In more unusual cases, such as an individual being split only partially in half, where the entire body is still able to share a blood supply but unable to reseal itself back together both major wounds will seal off and begin their regeneration. This strange event will create forms of conjoined individuals, one with the original head and possibly a new backend, and one with a brand new brain but the original tail. Though to each their respective new half is somewhat stunted. Those where the two have more or less entire bodies of their own will pull apart and heal. However, in other cases the conjoinment is more extreme, creating a forked body. These individuals are not particularly useful or capable, and tend to remain in the burrows, continuing to be cared for by the other members of the colony. Eventually they end up bickering and chewing themselves apart, resulting in an even more prolonged state of healing and regeneration.

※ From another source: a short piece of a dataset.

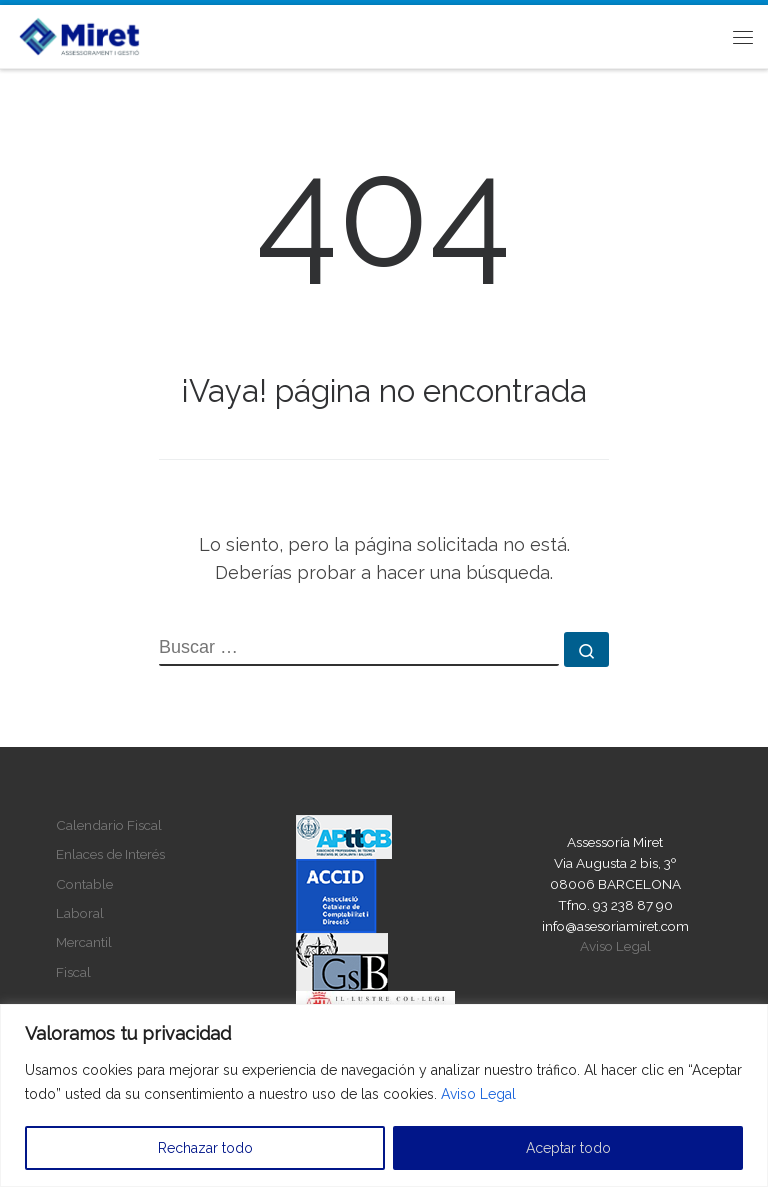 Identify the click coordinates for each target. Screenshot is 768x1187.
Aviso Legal (478, 1094)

Like its ancestor the Fumbled Mouthe produces milk to feed its joeys and possesses a pouch to house them in during development. Unlike its ancestor both females and males form pouches and are capable of producing milk at feedable rates, though males pouches are smaller and their milk flow far less if produced. They are capable of breeding 6-8 times a year and can produce litters numbering 8-20 tiny joeys at a time often with multiple identical twins or triplets. The higher end of this many joeys in a litter is more than a single mother can feed at a time, resulting in adopting out offspring to other members of the colony being a common occurrence. This handing out of offspring typically is to newly mature females without a litter of their own with whom favorite burrows are shared. However, males may be selected if no litterless females are available. Though milk synthesis is primarily triggered by pregnancy it is also secondarily, and easily, triggered by the prolonged presence of joeys in a shared burrow and rapidly increased upon adoption.

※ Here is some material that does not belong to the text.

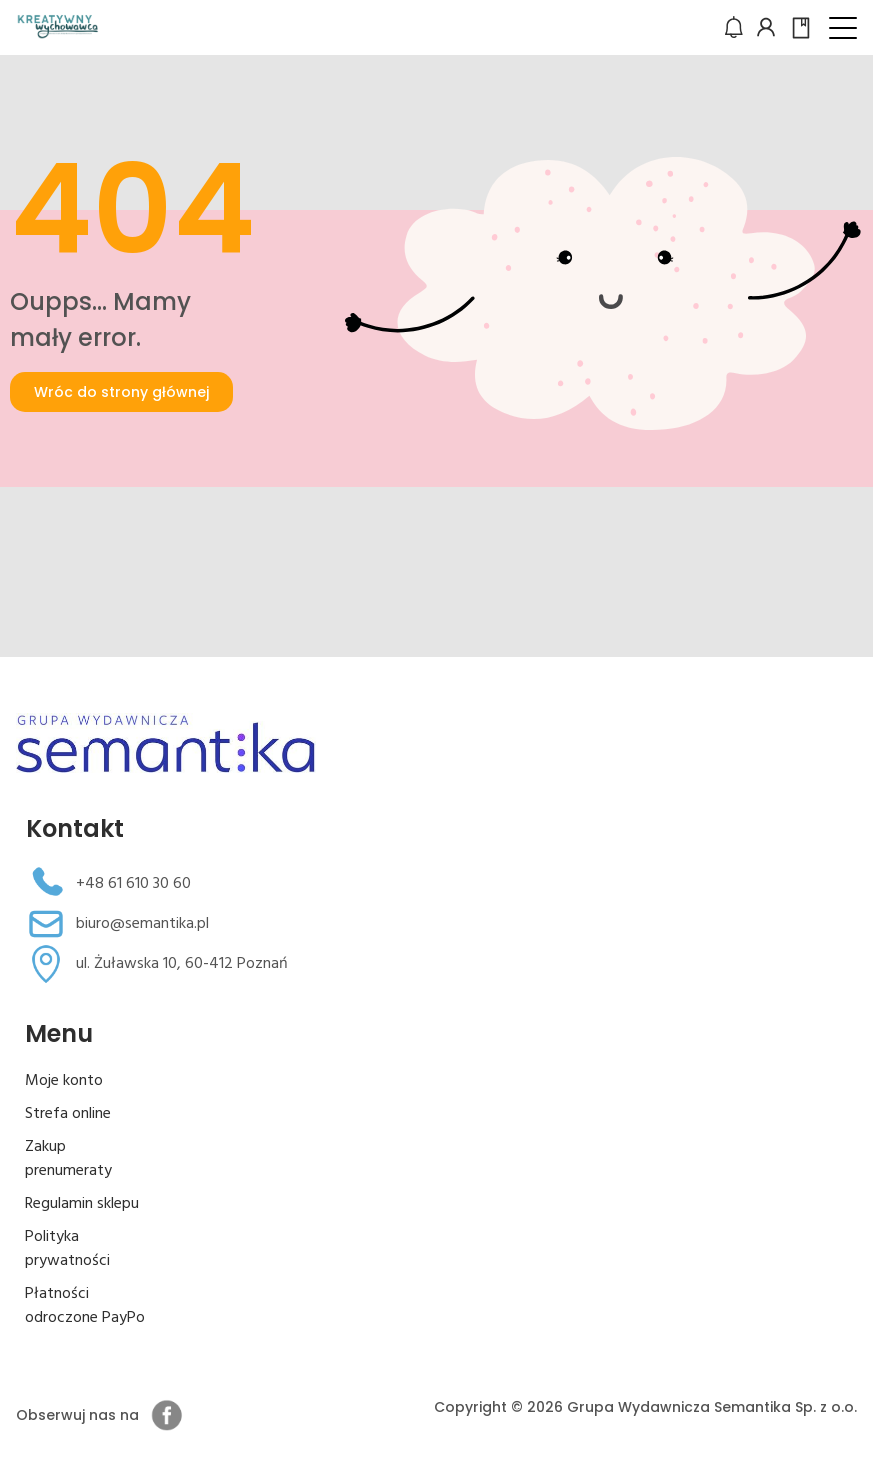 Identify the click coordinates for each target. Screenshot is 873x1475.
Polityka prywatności (67, 1249)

Though food storage and life revolves around the shrog nest, and much of their restful time is spent in scattered burrows, a good chunk of their active time is out in the leaf litter of the wilds. There is no specific time of day during which they are active, rather the cyclical pattern of activity is dependent on the individual, this results in always at least a few wandering about scouting for food to collect. Preferred routes during their ventures run along the lengths of large objects such as trees, logs, and rocks. This gives them fewer points of vulnerability and allows focus in specific directions for dangers. Areas known to be merely pathways to reach where they want are beelined through, under as much leaf litter and debris as possible, resulting in established aboveground tunnels through the forest duff or pocket meadows that dot their territories. Though its main predators are primarily airborne, the Montemsnapper and Underswooper, grounded predators such as young of the Argusraptor Complex catching and toying with them or Mudslider Teuthopin crashing into their burrows are semi-common occurrences. Dreadful run-ins with Sinister Sorite are not uncommon, though due to the predators hunting habits it results in them being partially eaten alive if their head is not destroyed. More rarely they may be horrifically skewered by a Brookside Leisterpom near some water or thrashed and devoured by a lucky Squirrelly Dufftrout wandering by a pathway.